L'Institut a utilisé son influence transformatrice pour rassembler les chercheurs et les utilisateurs de la recherche dans toutes les disciplines et tous les secteurs, et pour motiver le milieu de la recherche de l'IMII à relever les défis et profiter des occasions dans des domaines négligés ou émergents. Les initiatives décrites dans le présent rapport n'auraient pas été possibles, ou auraient été beaucoup moins importantes, si l'Institut n'était pas demeuré flexible et concentré sur sa capacité à réagir rapidement à des menaces pour la santé imprévues. Comme le confirment l'examen international des IRSC de 2006 et les nombreuses études d'impact commandées par l'IMII pour ses initiatives et ses réalisations globales, il est évident que l'IMII a réussi à exécuter son mandat. L'IMII doit une grande partie de son succès aux efforts inlassables et au dévouement de son directeur scientifique fondateur, le Dr Bhagi Singh, ainsi qu'à ses qualités exceptionnelles de meneur. Il n'est donc pas surprenant que le rôle crucial qu'il a joué dans la fondation de l'IMII soit bientôt souligné par l'attribution, à chaque année, du prix Bhagirath-Singh au jeune chercheur de l'IMII ayant obtenu le premier rang au concours ouvert de subventions des IRSC.

Menaces émergentes

Salubrité des aliments et de l'eau

L'Initiative sur la salubrité des aliments et de l'eau a rassemblé pour la toute première fois des chercheurs du milieu universitaire et du gouvernement pour s'attaquer à une question de santé touchant cinq ministères. De nombreuses collaborations créées dans le cadre de cette initiative se sont révélées durables, les chercheurs continuant à collaborer et à publier ensemble (figure 4), même après la fin du financement20.

L'Initiative sur la salubrité des aliments et de l'eau de l'IMII a permis de créer une collaboration durable entre les chercheurs du gouvernement et ceux du milieu universitaire.

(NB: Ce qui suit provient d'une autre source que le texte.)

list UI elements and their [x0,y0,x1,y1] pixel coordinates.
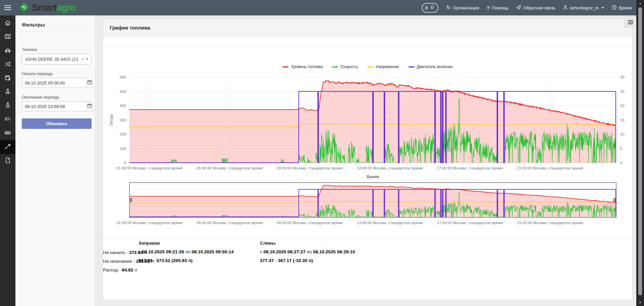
svg-text:21:00:00 Москва, стандартное в: 21:00:00 Москва, стандартное время [517,221,583,225]
svg-text:20: 20 [620,104,625,108]
page-scrollbar[interactable]: ▲ ▼ [636,0,644,306]
scroll-up-arrow[interactable]: ▲ [636,1,644,5]
page: Smartagro 0 Организация [0,0,644,306]
svg-text:17:00:00 Москва, стандартное в: 17:00:00 Москва, стандартное время [437,166,503,170]
tools-icon [4,143,11,151]
drains-title: Сливы [260,241,355,246]
sidebar-item-tools[interactable] [0,140,15,154]
chart-legend: Уровень топливаСкоростьНапряжениеДвигате… [103,64,633,69]
svg-text:13:00:00 Москва, стандартное в: 13:00:00 Москва, стандартное время [357,166,423,170]
card-title: График топлива [110,25,150,31]
legend-label: Уровень топлива [291,64,323,69]
sidebar-item-lab[interactable] [0,99,15,113]
svg-text:10: 10 [620,132,625,136]
topbar: Smartagro 0 Организация [0,0,644,15]
scroll-down-arrow[interactable]: ▼ [636,301,644,304]
svg-text:25: 25 [620,90,625,94]
question-mark-icon: ? [487,5,490,11]
help-label: Помощь [492,5,508,10]
chevron-down-icon [601,7,604,9]
sidebar-item-reports[interactable] [0,154,15,168]
card-toolbar [103,37,632,48]
notifications-button[interactable]: 0 [422,3,438,13]
sidebar-item-parameters[interactable] [0,113,15,126]
drains-period: с 08.10.2025 08:27:27 по 08.10.2025 08:2… [260,249,355,255]
help-menu[interactable]: ? Помощь [487,5,508,11]
legend-swatch [409,66,415,67]
svg-text:0: 0 [124,161,126,165]
clock-icon [611,5,617,11]
sidebar-item-routes[interactable] [0,58,15,71]
sidebar-item-home[interactable] [0,16,15,30]
clear-icon[interactable]: × [81,57,84,62]
time-label: Время [619,5,632,10]
sidebar-item-fuel[interactable] [0,85,15,99]
fuel-chart[interactable]: 01:00:00 Москва, стандартное время05:00:… [103,50,633,185]
vehicle-select[interactable]: JOHN DEERE JD 8420 (13... × [22,54,92,64]
svg-text:05:00:00 Москва, стандартное в: 05:00:00 Москва, стандартное время [197,166,263,170]
map-icon [4,33,11,41]
scrollbar-thumb[interactable] [638,7,642,295]
sidebar-item-map[interactable] [0,30,15,44]
organization-menu[interactable]: Организация [446,5,479,11]
brand-logo-icon [18,2,29,14]
time-menu[interactable]: Время [611,5,632,11]
svg-text:05:00:00 Москва, стандартное в: 05:00:00 Москва, стандартное время [197,221,263,225]
svg-text:500: 500 [120,90,126,94]
brand-name: Smartagro [32,3,76,13]
legend-label: Скорость [340,64,358,69]
svg-text:Литры: Литры [109,114,114,126]
svg-text:17:00:00 Москва, стандартное в: 17:00:00 Москва, стандартное время [437,221,503,225]
calendar-icon [87,80,92,86]
svg-text:400: 400 [120,104,126,108]
period-start-label: Начало периода [22,71,95,76]
legend-item[interactable]: Напряжение [367,64,399,69]
chevron-down-icon [86,58,89,60]
period-end-calendar-button[interactable] [87,101,93,111]
svg-text:300: 300 [120,118,126,122]
fuel-flask-icon [4,88,11,96]
svg-text:0: 0 [620,161,622,165]
svg-text:100: 100 [120,147,126,151]
svg-text:13:00:00 Москва, стандартное в: 13:00:00 Москва, стандартное время [357,221,423,225]
organization-label: Организация [453,5,479,10]
filters-title: Фильтры [15,15,95,32]
legend-item[interactable]: Двигатель включен [409,64,453,69]
sidebar-item-battery[interactable] [0,126,15,140]
topbar-actions: 0 Организация ? Помощь [422,0,632,15]
paper-plane-icon [516,5,521,11]
chart-context-menu-button[interactable] [624,16,637,28]
svg-text:01:00:00 Москва, стандартное в: 01:00:00 Москва, стандартное время [116,221,182,225]
svg-text:30: 30 [620,75,625,79]
legend-item[interactable]: Скорость [332,64,358,69]
refuels-period: с 08.10.2025 09:21:26 по 08.10.2025 09:5… [139,249,234,255]
swap-arrows-icon [446,5,451,11]
legend-swatch [367,66,373,67]
period-end-input[interactable] [22,101,87,111]
sidebar-item-planning[interactable] [0,71,15,85]
legend-item[interactable]: Уровень топлива [282,64,323,69]
bell-icon [430,5,435,11]
calendar-icon [87,103,92,110]
svg-text:Время: Время [367,174,379,179]
vehicle-icon [4,47,11,55]
menu-toggle-button[interactable] [0,0,15,15]
update-button[interactable]: Обновить [22,118,92,129]
report-icon [4,157,11,165]
user-menu[interactable]: ashurbegov_m [563,5,604,11]
sidebar-item-vehicles[interactable] [0,44,15,58]
battery-icon [4,130,11,138]
svg-text:09:00:00 Москва, стандартное в: 09:00:00 Москва, стандартное время [277,166,343,170]
vehicle-select-value: JOHN DEERE JD 8420 (13... [25,57,79,62]
period-start-calendar-button[interactable] [87,78,93,88]
period-start-input[interactable] [22,78,87,88]
card-header: График топлива [103,19,632,37]
brand-logo[interactable]: Smartagro [18,2,76,14]
flask-icon [4,102,11,110]
legend-label: Двигатель включен [417,64,453,69]
username-label: ashurbegov_m [570,5,599,10]
feedback-menu[interactable]: Обратная связь [516,5,555,11]
drains-volume: 377.47 - 367.17 (-10.30 л) [260,257,355,264]
chart-navigator[interactable]: 01:00:00 Москва, стандартное время05:00:… [103,181,633,230]
user-icon [563,5,568,11]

Chaque couleur représente une équipe différente et chacun des cercles, un membre d'une des équipes financées. Certaines équipes comptaient six membres (A à F), alors que d'autres en avaient quatre (A à D) ou cinq (A à E). Une ligne tracée entre deux membres d'une équipe représente une copublication.

Figure 4 : Publications rédigées conjointement par des membres des équipes de recherche financées par l'Initiative sur la salubrité des aliments et de l'eau (SAE)

Figure 4 : Publications rédigées conjointement par des membres des équipes de recherche financées par l'Initiative sur la salubrité des aliments et de l'eau (SAE)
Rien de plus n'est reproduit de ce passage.